Last updated on January 18, 2023
A few weeks ago, someone pointed me toward Recently Rejected, described as “a curated graveyard of good and bad ideas.” You see book covers, album sleeves and various ad campaign artwork created by graphic designers.
When you look at these rejected projects, you can see the work that went into them: the time and the detail. The depth of color. The brushstrokes in the painting. The painstaking detail of the pencil sketch. Good or bad, right or wrong for the project, you can still see the work that went into it. The effort is visible.
Good writing looks effortless. This is why it’s the afterthought to the design and visual storytelling.

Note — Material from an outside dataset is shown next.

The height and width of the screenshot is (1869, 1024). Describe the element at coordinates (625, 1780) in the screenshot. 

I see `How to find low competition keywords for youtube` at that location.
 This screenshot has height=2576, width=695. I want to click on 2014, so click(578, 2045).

Those 20 words on your homepage that perfectly express what your company does? That takes time. The subheads in your document that summarize the paragraphs below? They’re only a few words long, but doing it right takes effort.
But it’s more than just the time that went into the project itself. It’s the years of experience that help a good writer distill complex ideas into their essence. It’s knowing what words resonate for the audience, both for native speakers and those approaching the text with English as their second, third or fourth language.
Those 20 words took 20 years of experience, plus the time mulling over the project on a run, plus a search of competitors’ positioning, plus several iterations that the client never sees.
You may not see the brushstrokes that bring the depth and complexity to a writer’s art, but you’d notice if they weren’t there.